Сергей перехватил растерянный, блуждающий по стенам взгляд девушки и со смехом пояснил:
– Наш народ любит что попроще, всякие слащавые картинки. От нищеты, наверное, и душевной убогости. А иностранцы, наоборот, западают на философию. Их от всякой красоты давно уже тошнит, у себя объелись… Но обязательно подавай им какой-нибудь намек на остатки советского тоталитарного режима, от этого они особенно почему-то тащатся. Видишь, я перед тобой сейчас раскрываю всю свою кухню? По крайней мере ты же согласна с тем, что каждого нужно кормить тем, что ему нравится?
Люба кивнула и подумала: так и есть, у нее в кафе именно так все и было. Один заказывает селедку под шубой, другой – пирожок…
Но здесь все-таки должно быть как-то по-другому.
Впрочем, ей ли учить художников, что и как они должны делать? Смешно даже…
Сергей принялся бережно упаковывать картину, перевязал ее бечевками, чтобы удобнее было тащить из своей норы на продажу. Бумага шуршала точно так же, как и тогда, когда он заворачивал в нее копченых лещей.
***
Как только за Сергеем захлопнулась дверь, Люба налила себе бокал шампанского и выпила до самого дна. А потом – еще один, пока не прикончила всю бутылку.

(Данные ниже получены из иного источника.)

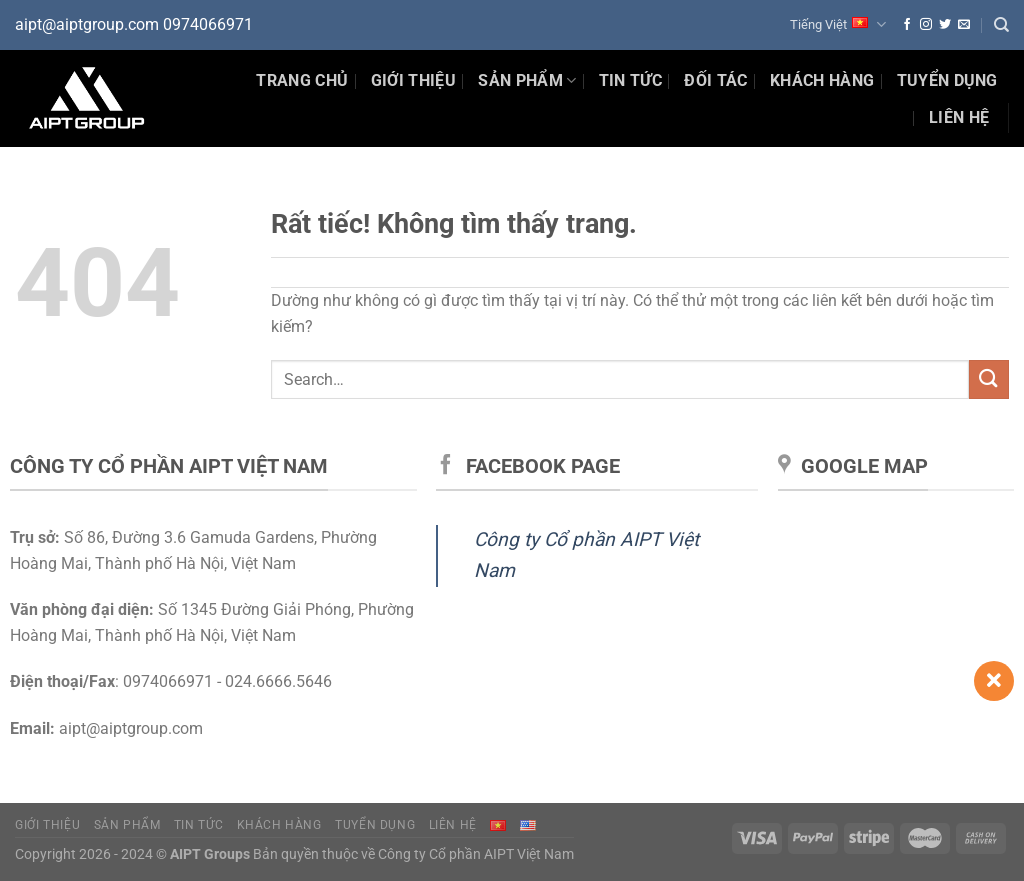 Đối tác (715, 80)
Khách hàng (822, 80)
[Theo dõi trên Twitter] (945, 25)
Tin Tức (630, 80)
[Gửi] (989, 379)
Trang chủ (302, 80)
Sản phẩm (527, 81)
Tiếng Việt (838, 24)
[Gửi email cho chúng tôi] (964, 25)
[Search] (1001, 25)
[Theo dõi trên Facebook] (907, 25)
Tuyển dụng (947, 80)
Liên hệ (959, 117)
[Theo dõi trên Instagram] (926, 25)
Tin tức (198, 825)
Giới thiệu (413, 80) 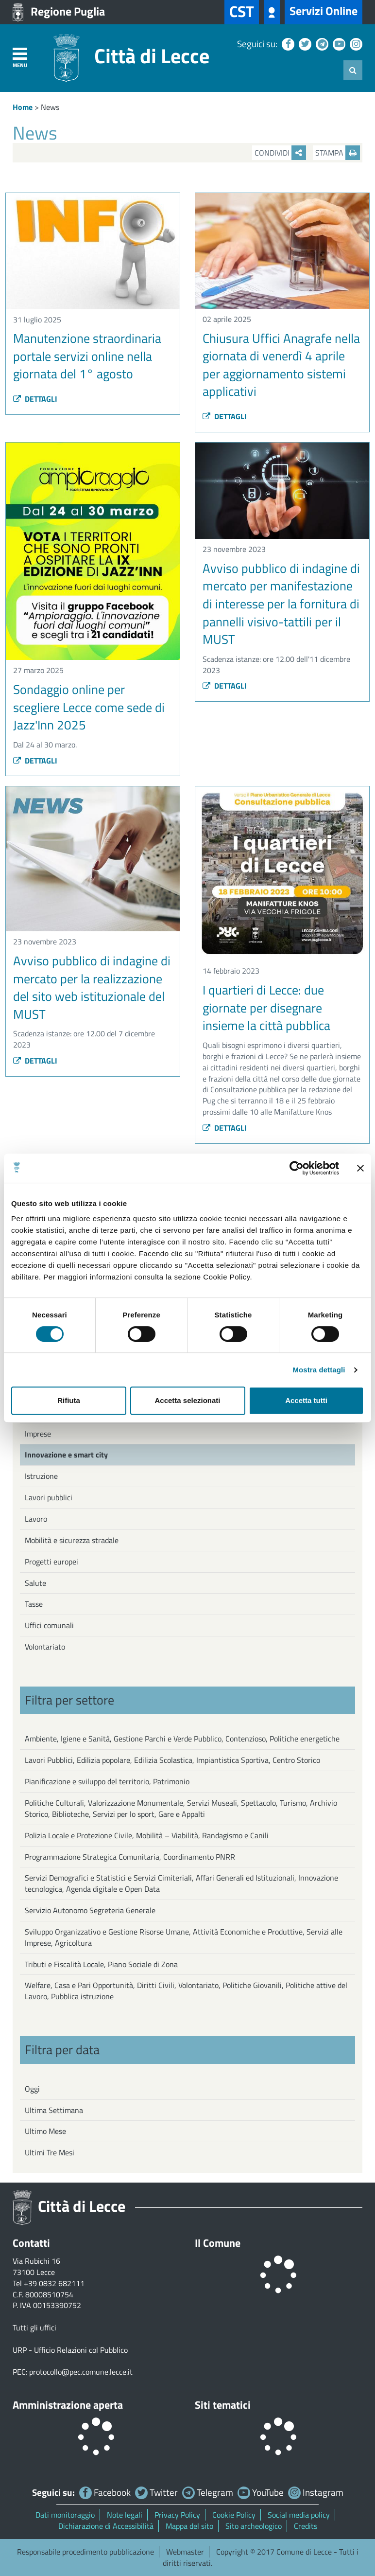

Почему-то ей казалось, что после этого у нее в голове сначала все встряхнется, а потом снова уляжется по прежним, привычным местам. Но ничего такого не произошло.
Получалось, что этот почти что незнакомый художник, Сергей Маркелов, сейчас объяснился ей в любви, предлагал сделаться его «галактикой» и делился заветными мыслями об искусстве.
Как это понимать? С одной стороны, конечно, было приятно чувствовать себя неотразимой женщиной. Но все же такая реактивная скорость у Любы в голове никак не укладывалось.
Любовь с первого взгляда?
Но чем она могла его сразить наповал? Той смелостью, с которой она вчера разделась? Или заветной родинкой? Улыбкой? Чем?
С дивана на Любу глазами-пуговицами печально смотрел игрушечный котенок. Серенький, невзрачный – как ее жизнь в последнее время. И где Катюшка только такую унылую игрушку откопала?
Люба нашла на полке акварельные краски, налила в банку воду и принялась с большим чувством раскрашивать котенка в синий цвет. Этот от нее точно не убежит! Пусть хоть он останется…
Закончив свою работу, она несколько раз с большим чувством поцеловала котенка в нос и нетвердой походкой вышла в коридор.
Павлуша открыл дверь с перекошенным, каким-то диким лицом. Или просто она так сильно кулаком стучала?
– Что случилось? Что, что у тебя с лицом? – спросил он испуганно. – Оно же у тебя все синее! Синяк? Кто-то обидел? Сергей?
– Да нет, это же краска, котик… акварель, – улыбнулась Люба и принялась вытирать щеку, еще сильнее размазывая по лицу синюю краску.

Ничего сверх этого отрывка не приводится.